Den deutschen Hockeyspielern geht es da nicht anders als den Fußballern vom VfB Stuttgart, die seit neuestem auch keine Trikots mehr an ihre Fans verschenken dürfen. Nur, dass die Hockeyspieler derartige Sparmaßnahmen schon seit Jahren kennen. Für einen, der selbst nichts hat, ist es nun mal nicht so leicht, großzügig zu sein. Das erfährt in diesen Tagen auch Christian Mayerhöfer. Wenn der deutsche Rekordnationalspieler, der im März mit der Nationalmannschaft die Weltmeisterschaft gewonnen hat, die Spiele der Champions Trophy in Köln sehen will, muss er seine Eintrittskarte selbst bezahlen. Manchem mag das kleinkariert vorkommen, doch solche Maßnahmen sind nur der Ausdruck eines strikten Sparkurses, mit dem der Deutsche Hockey-Bund (DHB) seine zerrütteten Finanzen wieder konsolidiert hat.

„Wir können nicht unzufrieden sein“, sagt Joachim Hürter, der fürs Finanzielle zuständige Vizepräsident des DHB. Für den Hockey-Verband sind das schon nahezu euphorische Töne, denn als das derzeitige Präsidium Mitte 1999 sein Amt antrat, „waren die Finanzen schlicht und ergreifend in einem desolaten Zustand“, sagt Hürter. Es fehlten 150000 Mark, und das bei einem Verband, der durch die geringe Medienpräsenz seines Sports nur geringe Aussichten hat, lukrative Werbeverträge abzuschließen. Da passte es in die miese Stimmung, als im Februar auch noch der bisherige Hauptsponsor Apollinaris bekannt gab, dass er seine Option auf Verlängerung des am Ende des Jahres auslaufenden Vertrages nicht wahrnehmen wolle. Inzwischen aber gibt es wieder positive Nachrichten: Durch die jüngsten Erfolge der Nationalmannschaft bekommt der DHB mindestens bis 2004 den höchsten Fördersatz des Bundesinnenministeriums. Im vergangenen Jahr hat der DHB zudem einen Überschuss von 100000 Euro erwirtschaftet, und gestern nun konnte der Verband mit der Mineralbrunnen Überkingen-Teinach AG einen neuen Hauptsponsor vorstellen.
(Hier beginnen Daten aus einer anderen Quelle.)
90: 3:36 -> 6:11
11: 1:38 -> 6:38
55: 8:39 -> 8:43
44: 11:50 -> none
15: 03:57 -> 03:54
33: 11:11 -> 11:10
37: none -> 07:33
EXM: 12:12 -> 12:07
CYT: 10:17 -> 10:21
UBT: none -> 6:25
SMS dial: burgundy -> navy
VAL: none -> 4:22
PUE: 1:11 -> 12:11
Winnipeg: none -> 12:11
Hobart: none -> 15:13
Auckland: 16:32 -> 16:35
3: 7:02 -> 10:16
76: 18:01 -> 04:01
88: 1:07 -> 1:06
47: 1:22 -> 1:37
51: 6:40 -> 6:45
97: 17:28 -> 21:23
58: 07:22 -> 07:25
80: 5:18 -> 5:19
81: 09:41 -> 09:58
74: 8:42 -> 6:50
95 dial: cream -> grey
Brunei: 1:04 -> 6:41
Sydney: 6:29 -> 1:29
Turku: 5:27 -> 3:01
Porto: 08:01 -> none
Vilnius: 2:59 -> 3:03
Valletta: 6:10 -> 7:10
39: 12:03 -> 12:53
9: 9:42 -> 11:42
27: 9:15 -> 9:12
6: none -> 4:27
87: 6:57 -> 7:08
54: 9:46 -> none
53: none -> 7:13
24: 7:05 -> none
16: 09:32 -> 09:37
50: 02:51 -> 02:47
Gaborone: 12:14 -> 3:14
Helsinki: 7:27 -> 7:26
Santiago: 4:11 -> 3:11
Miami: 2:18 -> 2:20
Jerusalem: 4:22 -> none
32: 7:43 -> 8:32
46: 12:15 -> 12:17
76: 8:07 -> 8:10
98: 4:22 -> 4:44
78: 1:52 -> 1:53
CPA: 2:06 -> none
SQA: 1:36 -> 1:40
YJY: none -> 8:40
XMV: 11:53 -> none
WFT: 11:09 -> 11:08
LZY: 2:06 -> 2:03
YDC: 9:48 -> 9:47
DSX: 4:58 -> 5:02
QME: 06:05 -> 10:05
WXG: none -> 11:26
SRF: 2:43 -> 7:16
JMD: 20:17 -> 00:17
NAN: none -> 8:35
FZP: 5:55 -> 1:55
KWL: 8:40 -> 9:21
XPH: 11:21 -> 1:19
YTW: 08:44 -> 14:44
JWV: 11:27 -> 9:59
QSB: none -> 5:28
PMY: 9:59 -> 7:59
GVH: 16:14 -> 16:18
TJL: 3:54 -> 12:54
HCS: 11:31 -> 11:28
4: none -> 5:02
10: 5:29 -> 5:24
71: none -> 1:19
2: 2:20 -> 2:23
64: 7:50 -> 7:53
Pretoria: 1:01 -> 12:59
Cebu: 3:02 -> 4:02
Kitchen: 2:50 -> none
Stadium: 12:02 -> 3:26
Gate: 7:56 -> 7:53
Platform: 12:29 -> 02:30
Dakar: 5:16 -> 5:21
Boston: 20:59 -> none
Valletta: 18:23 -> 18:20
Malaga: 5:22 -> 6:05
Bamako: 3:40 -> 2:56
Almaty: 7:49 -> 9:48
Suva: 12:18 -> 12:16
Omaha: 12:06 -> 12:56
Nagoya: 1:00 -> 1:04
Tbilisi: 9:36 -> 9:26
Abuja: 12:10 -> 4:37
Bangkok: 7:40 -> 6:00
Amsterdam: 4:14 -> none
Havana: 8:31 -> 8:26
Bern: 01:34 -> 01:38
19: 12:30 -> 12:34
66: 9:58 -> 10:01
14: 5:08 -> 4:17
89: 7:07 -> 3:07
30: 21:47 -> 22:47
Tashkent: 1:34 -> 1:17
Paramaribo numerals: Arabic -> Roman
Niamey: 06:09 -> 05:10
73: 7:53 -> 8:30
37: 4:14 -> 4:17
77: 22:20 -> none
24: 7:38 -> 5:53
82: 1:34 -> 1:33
Der DHB hat aus den Fehlern der Vergangenheit gelernt, aber für manche muss er heute noch zahlen. Dem Berliner Senat schuldet er seit der Champions Trophy 1995 noch knapp 40000 Euro. Damals hatte der Verband eine Agentur mit der Organisation des Turniers betraut, und das endete in einem finanziellen Fiasko. Diesmal hat der DHB die Champions Trophy mehr oder weniger allein organisiert. „Wir tragen das Risiko“, sagt Hürter, „aber wir haben auch das Sagen.“ Der Etat liegt bei etwa 800000 Euro. Knapp 400000 werden von Sponsoren getragen, 200000 kommen von der Stadt Köln und dem Land Nordrhein-Westfalen, der Rest muss über Zuschauereinnahmen finanziert werden. Dafür müssen etwa 16000 Besucher kommen. Am ersten Wochenende waren es knapp 9000. Für die letzten beiden Spieltage rechnet Hürter mit bis zu 11000 Zuschauern. Und möglicherweise gibt es zum Abschluss sogar das zuschauerträchtige Traumfinale Deutschland gegen Holland.